▸ Your goal:
Scan the lines below and report each one containing "significantly" by copying it.

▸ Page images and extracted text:

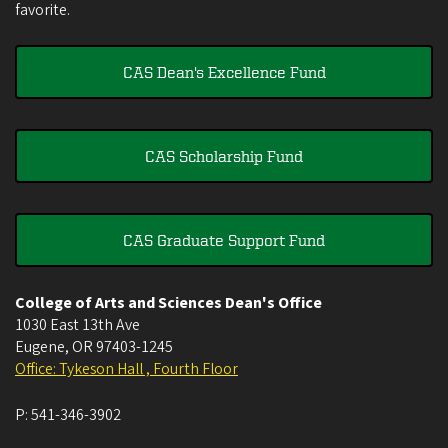
favorite.
CAS Dean's Excellence Fund
CAS Scholarship Fund
CAS Graduate Support Fund
College of Arts and Sciences Dean's Office
1030 East 13th Ave
Eugene
,
OR
97403-1245
Office: Tykeson Hall , Fourth Floor
P:
541-346-3902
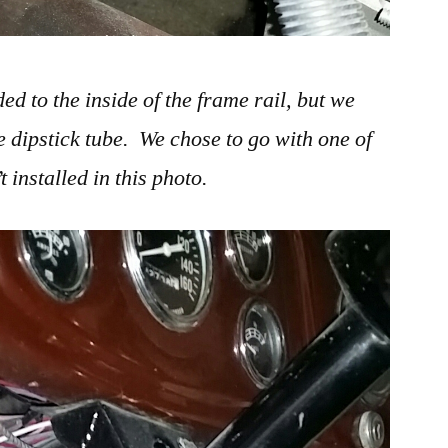
d to the inside of the frame rail, but we
e dipstick tube. We chose to go with one of
t installed in this photo.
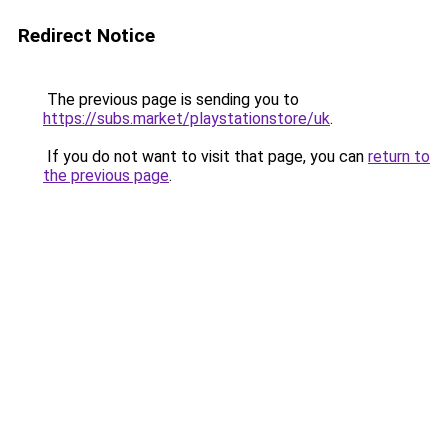
Redirect Notice
The previous page is sending you to
https://subs.market/playstationstore/uk
.
If you do not want to visit that page, you can
return to
the previous page
.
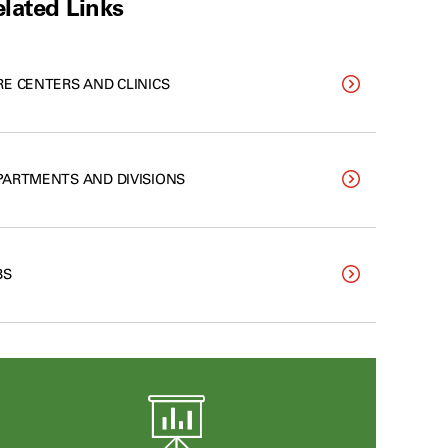
lated Links
RE CENTERS AND CLINICS
PARTMENTS AND DIVISIONS
BS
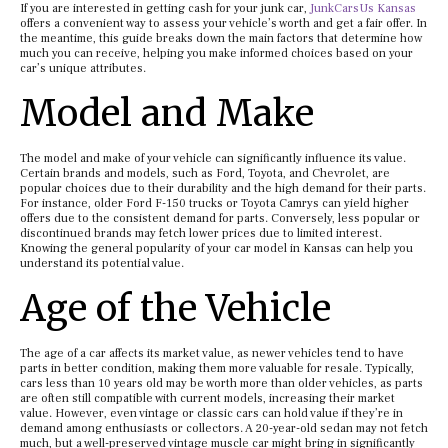
If you are interested in getting cash for your junk car,
JunkCarsUs Kansas
offers a convenient way to assess your vehicle’s worth and get a fair offer. In
the meantime, this guide breaks down the main factors that determine how
much you can receive, helping you make informed choices based on your
car’s unique attributes.
Model and Make
The model and make of your vehicle can significantly influence its value.
Certain brands and models, such as Ford, Toyota, and Chevrolet, are
popular choices due to their durability and the high demand for their parts.
For instance, older Ford F-150 trucks or Toyota Camrys can yield higher
offers due to the consistent demand for parts. Conversely, less popular or
discontinued brands may fetch lower prices due to limited interest.
Knowing the general popularity of your car model in Kansas can help you
understand its potential value.
Age of the Vehicle
The age of a car affects its market value, as newer vehicles tend to have
parts in better condition, making them more valuable for resale. Typically,
cars less than 10 years old may be worth more than older vehicles, as parts
are often still compatible with current models, increasing their market
value. However, even vintage or classic cars can hold value if they’re in
demand among enthusiasts or collectors. A 20-year-old sedan may not fetch
much, but a well-preserved vintage muscle car might bring in significantly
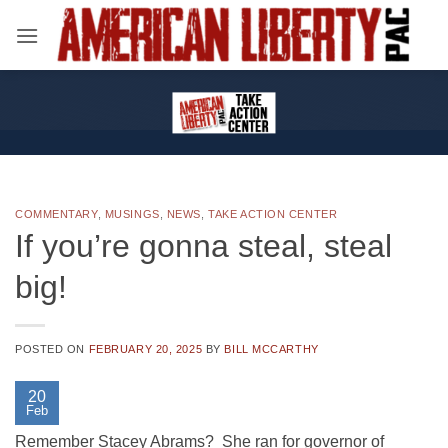
Skip
to
content
COMMENTARY
,
MUSINGS
,
NEWS
,
TAKE ACTION CENTER
If you’re gonna steal, steal
big!
POSTED ON
FEBRUARY 20, 2025
BY
BILL MCCARTHY
20
Feb
Remember Stacey Abrams? She ran for governor of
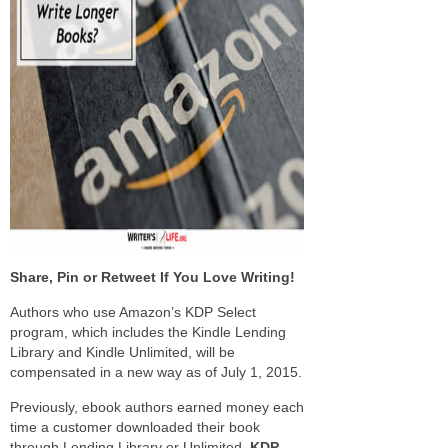
Share, Pin or Retweet If You Love Writing!
Authors who use Amazon’s KDP Select
program, which includes the Kindle Lending
Library and Kindle Unlimited, will be
compensated in a new way as of July 1, 2015.
Previously, ebook authors earned money each
time a customer downloaded their book
through Lending Library or Unlimited.
KDP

▸ Written solution:
The model and make of your vehicle can significantly influence its value.
much, but a well-preserved vintage muscle car might bring in significantly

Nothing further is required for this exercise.